19:01:20 <clarkb> #startmeeting infra
19:01:21 <openstack> Meeting started Tue Apr 14 19:01:20 2020 UTC and is due to finish in 60 minutes.  The chair is clarkb. Information about MeetBot at http://wiki.debian.org/MeetBot.
19:01:22 <openstack> Useful Commands: #action #agreed #help #info #idea #link #topic #startvote.
19:01:24 <openstack> The meeting name has been set to 'infra'
19:01:29 <clarkb> #link http://lists.opendev.org/pipermail/service-discuss/2020-April/000002.html Our Agenda
19:01:35 <clarkb> #topic Announcements
19:01:46 <clarkb> Just a reminder that we are meeting here today and not in #openstack-meeting
19:02:00 * clarkb goes over to the other channel to post that reminder
19:02:49 <clarkb> #topic Actions from last meeting
19:02:53 <fungi> do we have a change up to fix http://eavesdrop.openstack.org/#Project_Infrastructure_Team_Meeting yet?
19:03:03 <fungi> it still lists the old location
19:03:06 <clarkb> fungi: oh not yes though that was on my list
19:03:16 <clarkb> I got distracted by container and zuul things
19:03:19 <fungi> i'll push one up while i'm thinking about it
19:03:21 <clarkb> #link http://eavesdrop.openstack.org/meetings/infra/2020/infra.2020-04-07-19.01.txt minutes from last meeting
19:04:01 <clarkb> there were no actions from last meeting
19:04:29 <clarkb> There are also no specs to discuss so we can dive straight into the things that had me distracted :)
19:04:30 <clarkb> #topic Priority Efforts
19:04:39 <clarkb> #topic Update Config Management
19:04:48 <clarkb> why don't we start with gerrit?

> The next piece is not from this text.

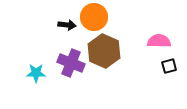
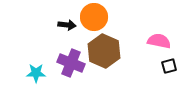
pink semicircle: rotated 10 degrees clockwise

19:05:00 <clarkb> We are now running gerrit from a docker image
19:05:07 <mordred> BOOM
19:05:15 <clarkb> there were additional corner cases that we had to handle to make that happen
19:05:26 <mordred> yeah - but it seems to mostly be working now
19:05:29 <clarkb> mordred: maybe you want to summarize the relevant bits to help ensure we've written down the current status?
19:05:34 <mordred> uhm
19:05:59 <mordred> we were missing a few bindmounts for the gerrit hook scripts
19:06:18 <mordred> there were also some places where jeepyb was hardcoding paths that are now different inside the container
19:06:25 <mordred> so we fixed both of those
19:06:49 <mordred> clarkb has a patch up to have docker-compose gracefully shutdown gerrit
19:06:56 <clarkb> #link https://review.opendev.org/719051
19:07:15 <clarkb> that change requires us to use a newer version of docker-compose than is on ubuntu-xenial so we switch to installing it from pypi across the board
19:07:39 <clarkb> and I've tried to do extra validation of that in https://review.opendev.org/719682 to ensure the differences we've found don't create problems for us
19:07:46 <clarkb> and the testing seems to show docker-compose handles it just fine
19:08:04 <clarkb> but others should review that and check it for themselves :)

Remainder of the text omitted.